The best and worst in international news in 2016
Our annual Newsmakers issue highlights the year’s highlights, lowlights, major moments and most important people. Read our Newsmakers 2016 stories here, and read on to see which people, events and moments Maclean’s named as the best and worst of 2016 in international news.
THE BEST
The arrest of ‘El Chapo’
Mexican Marines finally nabbed the world’s most wanted drug trafficker, Joaquín “El Chapo” Guzmán, in January, six months after he’d escaped through a well-lit, vented one-mile tunnel.
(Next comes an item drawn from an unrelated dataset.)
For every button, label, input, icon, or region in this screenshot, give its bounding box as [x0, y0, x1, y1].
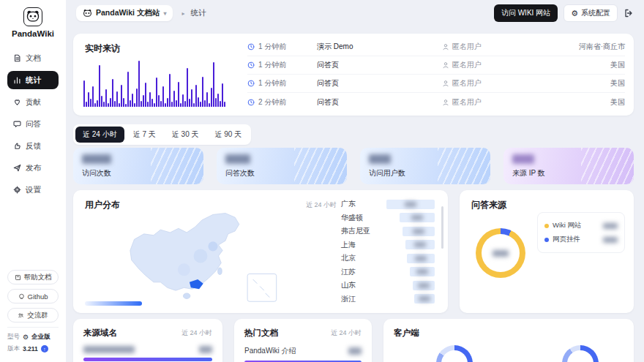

His next trip: possibly to a U.S. court.
Juan Manuel Santos
The Colombian government and FARC rebels agree on a peace deal ending 52 years of conflict, and winning Santos the Nobel Peace Prize (Though the first deal was rejected in a close referendum, the ceasefire has held as they negotiated a second deal.)
Kevin Vickers
As Canada’s sergeant-at-arms in 2014, Vickers helped take down Parliament Hill terrorist Michael Zehaf-Bibeau. As ambassador to Ireland in May, Vickers tackled a protester at an Easter Rising ceremony.
Tsai Ing-wen
Voters in Taiwan ditched the party that had ruled them for seven decades and elected their first woman as president. She’s irked China with her strong pro-autonomy stance.
Theresa May
After Brexit, enter May, the U.K.’s second female prime minister, whose job it now is to negotiate her nation’s exit from the European Union.
The Chibok schoolgirls
When close to 300 Nigerian schoolgirls were kidnapped by Boko Haram two years ago, it horrified the world. Then in October militants released 21 of the girls to the government—a rare spot of good news in a troubled region.
THE WORST
David Cameron
The leaked Panama Papers revealed that the then-U.K. prime minister had a stake in a secretive offshore investment fund. Then his call for a Brexit referendum backfired horribly. Resigning as prime minister was his best move all year.
Melania Trump
She made plagiarism great again in her speech at the Republican National Convention by lifting paragraphs almost verbatim from an earlier speech by first lady Michelle Obama.
James Comey
With his letter to Congress about reopening Hillary Clinton’s email server investigation, the FBI director thrust the agency into the presidential campaign—and, in the eyes of some, delivered the White House to Trump.
Drunk Yanks
Port Huron Float Down: 1,500 dumb Americans + inner tubes + alcohol = the closure of a major Great Lakes shipping corridor in August and a $280,000 bill to save everyone who accidentally floated into Canada.
Scary clowns
As if regular clowns weren’t spooky enough, rumours of clowns luring children into the woods in South Carolina touched off creepy clown sightings—some real, some imagined—across the U.S.
Dilma Rousseff
No sooner had the Olympic flame gone out in Rio that Brazil’s then-president faced an impeachment trial for faking the country’s finances. The outcome: Rousseff was booted from office.
WORLD NEWS IN 2016, BY THE NUMBERS
1 in 10
Number of Syrians killed or wounded in the civil war, according to estimates. In August, Omran Daqneesh, 5, was wounded in a government attack in Aleppo; his brother, Ali, age 10, later died.
32
Number of polio cases reported this year, mostly in Afghanistan, Pakistan and Nigeria. Two decades ago, there were 350,000 cases in the world.
170,000
Former Auschwitz guard Reinhold Hanning, 94, was convicted in Germany of being an accessory to the murder of some 170,000 people in the concentration camp.